More than two-thirds of college seniors report that they have had one internship while in college. Recent studies have indicated that students graduating with internship experiences, in general, are more likely than students without those experiences to find a job before they graduate.
More and more companies have started to use their intern programs instead of using on-campus recruiting. For these companies, an internship is basically an audition in disguise, not only for the company but also for the student as well. It is the ideal way for both sides to test out if a working relationship is possible.
The truth is, 1 is no longer the magic number when it comes to internships. To stand out from other applicants, college students need to plan on 3 internships while in college. These can be summer internships, internships during the school year, paid internships, unpaid internships - no matter what you call them, a student needs to plan on completing at least 3 internships sometime between when they unpack as freshmen and when they walk across the stage to graduate.
Let’s review the 3 types of internships college students should pursue:
Learning The Ropes
Why: Obtaining real-world working experience is essential, especially if they’ve never been employed. When a student interns in a new workplace, they gain first-hand knowledge about how a professional environment works. Through interaction with co-workers and a supervisor, a student will begin to ‘learn the ropes’ as they differ depending on the employer’s process methods. If a student is interning for a large company, they’ll learn how multiple departments work in relation to each other and how their career of choice impacts the overall goals and operations of the organization. Time management, and handling a workload, is another important skill they’ll learn as an intern. During their time as an intern, they'll start understanding how to manage your time effectively to complete their internship duties so they can meet deadlines, participate in meetings, and do research.
When: Students should plan on completing this type of internship during the summer between freshman and sophomore year or during their sophomore year.
Test Drive A Career
Why: Students interning in their planned career field can test drive their assumptions and their determine their fit. These internships provide work experience in the programs they are studying, building their resume with relevant experience. For some students, they find that it’s not what they thought it would be like; for others, they find one niche of their field is a better fit than another. Students can also test out career paths not in their major. Most importantly, students can experiment with creative ways to combine their aptitudes and interests. In a recent study, more than 80% of students confirmed that the internships helped them shift their career directions by changing the focus of classes or majors. After this internship, many students discovered gaps between their classroom learning and what they need to know in the real world.
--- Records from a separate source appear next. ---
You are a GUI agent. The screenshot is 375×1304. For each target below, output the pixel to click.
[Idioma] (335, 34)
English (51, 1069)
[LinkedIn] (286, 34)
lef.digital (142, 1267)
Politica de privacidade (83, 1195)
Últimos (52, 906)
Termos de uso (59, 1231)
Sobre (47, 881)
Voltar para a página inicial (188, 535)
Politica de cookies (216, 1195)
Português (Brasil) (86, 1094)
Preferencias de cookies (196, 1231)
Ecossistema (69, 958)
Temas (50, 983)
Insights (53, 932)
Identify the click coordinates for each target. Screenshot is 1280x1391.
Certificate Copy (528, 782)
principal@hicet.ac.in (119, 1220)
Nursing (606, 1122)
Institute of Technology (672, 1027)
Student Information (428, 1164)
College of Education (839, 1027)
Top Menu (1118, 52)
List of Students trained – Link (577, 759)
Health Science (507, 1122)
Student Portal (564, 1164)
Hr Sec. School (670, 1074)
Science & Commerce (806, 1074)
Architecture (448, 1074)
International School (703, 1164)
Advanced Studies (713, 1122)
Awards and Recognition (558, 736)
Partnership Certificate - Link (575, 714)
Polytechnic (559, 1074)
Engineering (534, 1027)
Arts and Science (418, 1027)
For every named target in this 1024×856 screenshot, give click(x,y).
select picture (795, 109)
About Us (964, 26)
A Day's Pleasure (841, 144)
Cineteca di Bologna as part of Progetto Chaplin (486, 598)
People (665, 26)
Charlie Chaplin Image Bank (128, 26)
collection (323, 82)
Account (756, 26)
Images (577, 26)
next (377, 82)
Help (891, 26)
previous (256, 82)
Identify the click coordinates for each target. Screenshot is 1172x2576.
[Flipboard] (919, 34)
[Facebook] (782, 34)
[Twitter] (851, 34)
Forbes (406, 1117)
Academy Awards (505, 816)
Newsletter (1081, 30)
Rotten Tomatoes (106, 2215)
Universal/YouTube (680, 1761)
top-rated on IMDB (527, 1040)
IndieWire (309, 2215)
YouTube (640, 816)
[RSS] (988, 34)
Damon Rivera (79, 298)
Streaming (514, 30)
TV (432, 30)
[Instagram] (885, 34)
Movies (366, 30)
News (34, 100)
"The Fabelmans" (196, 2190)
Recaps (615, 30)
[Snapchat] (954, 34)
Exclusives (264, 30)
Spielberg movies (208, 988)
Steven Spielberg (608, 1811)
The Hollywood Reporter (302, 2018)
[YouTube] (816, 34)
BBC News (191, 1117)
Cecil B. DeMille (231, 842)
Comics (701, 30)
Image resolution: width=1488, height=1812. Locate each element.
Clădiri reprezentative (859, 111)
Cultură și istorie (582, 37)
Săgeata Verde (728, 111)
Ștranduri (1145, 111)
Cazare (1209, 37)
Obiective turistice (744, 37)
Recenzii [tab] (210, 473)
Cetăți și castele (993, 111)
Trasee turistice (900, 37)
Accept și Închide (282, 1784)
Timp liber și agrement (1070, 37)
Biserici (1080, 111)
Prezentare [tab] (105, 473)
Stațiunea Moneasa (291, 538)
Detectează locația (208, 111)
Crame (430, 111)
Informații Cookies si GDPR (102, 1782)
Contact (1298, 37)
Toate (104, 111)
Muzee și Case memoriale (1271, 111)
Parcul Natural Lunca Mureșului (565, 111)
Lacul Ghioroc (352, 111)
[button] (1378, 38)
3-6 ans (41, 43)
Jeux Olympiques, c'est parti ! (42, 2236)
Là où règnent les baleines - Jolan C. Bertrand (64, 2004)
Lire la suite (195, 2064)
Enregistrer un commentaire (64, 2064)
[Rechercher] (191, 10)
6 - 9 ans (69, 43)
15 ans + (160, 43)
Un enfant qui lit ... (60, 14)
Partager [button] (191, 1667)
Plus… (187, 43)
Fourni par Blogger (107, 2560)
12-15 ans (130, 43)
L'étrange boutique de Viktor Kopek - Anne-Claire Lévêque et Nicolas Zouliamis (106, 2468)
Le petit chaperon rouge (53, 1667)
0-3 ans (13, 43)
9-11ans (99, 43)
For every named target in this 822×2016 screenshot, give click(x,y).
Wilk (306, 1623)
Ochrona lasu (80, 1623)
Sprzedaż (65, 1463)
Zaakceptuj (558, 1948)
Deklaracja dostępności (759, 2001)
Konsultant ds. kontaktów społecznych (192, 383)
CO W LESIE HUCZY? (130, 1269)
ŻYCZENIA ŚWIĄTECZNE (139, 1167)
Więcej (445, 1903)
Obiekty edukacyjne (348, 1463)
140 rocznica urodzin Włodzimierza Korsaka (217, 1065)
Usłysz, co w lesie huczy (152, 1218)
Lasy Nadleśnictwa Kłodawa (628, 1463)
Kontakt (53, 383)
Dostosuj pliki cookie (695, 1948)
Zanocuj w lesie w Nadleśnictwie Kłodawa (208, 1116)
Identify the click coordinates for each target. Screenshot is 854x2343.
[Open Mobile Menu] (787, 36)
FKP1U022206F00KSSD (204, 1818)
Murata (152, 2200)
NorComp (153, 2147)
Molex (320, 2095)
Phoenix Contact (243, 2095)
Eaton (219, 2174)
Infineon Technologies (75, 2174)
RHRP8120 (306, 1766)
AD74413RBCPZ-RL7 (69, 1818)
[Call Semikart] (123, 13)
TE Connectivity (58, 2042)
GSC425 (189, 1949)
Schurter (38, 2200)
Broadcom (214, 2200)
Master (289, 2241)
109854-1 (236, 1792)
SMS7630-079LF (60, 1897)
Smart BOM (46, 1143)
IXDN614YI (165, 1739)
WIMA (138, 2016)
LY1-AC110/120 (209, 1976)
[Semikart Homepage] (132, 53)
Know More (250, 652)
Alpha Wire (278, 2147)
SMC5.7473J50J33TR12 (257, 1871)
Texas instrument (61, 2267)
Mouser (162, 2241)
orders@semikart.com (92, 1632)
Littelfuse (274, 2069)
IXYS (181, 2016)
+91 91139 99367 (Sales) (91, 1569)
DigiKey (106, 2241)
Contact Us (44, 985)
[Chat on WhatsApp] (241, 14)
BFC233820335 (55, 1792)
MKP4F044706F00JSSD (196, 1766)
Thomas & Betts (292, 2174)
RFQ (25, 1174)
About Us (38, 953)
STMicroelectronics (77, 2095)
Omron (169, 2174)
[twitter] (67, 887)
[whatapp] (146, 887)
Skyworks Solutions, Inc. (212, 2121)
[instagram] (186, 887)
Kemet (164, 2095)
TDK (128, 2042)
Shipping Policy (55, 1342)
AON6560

Some employers will even suggest additional courses students should consider.
When: Students should plan on completing this type of internship during the summer between sophmore and junior year or during their sophomore year.
Nailing The Audition
Why: Getting hired by the company where a student is interning is probably the best, and most sought after, benefit of an internship. Whether the internship is paid or unpaid, this third type of internship can often be an audition for a full-time job in a specific career track. Managers have the chance to evaluate how well a student is able to work under pressure, make decisions and complete goals, and collaborate across a variety of projects and teams.
For many students, the company offering the internship will be more important than the location — underscoring their willingness to move around for the right internship or job opportunity.
When: Students should plan on completing this type of internship during the spring semester of their junior year, the fall semster of their senior year or the summer between junior & senior year. Many companies start hiring interns for this type of internship up to one year in advance.
An internship can often be the most important way to differentiate a student from the stacks of other applicants who have also applied for the job they want. Employers want people with industry-specific experience, so a student needs to make sure the internship they choose will be applicable to the next step in their career.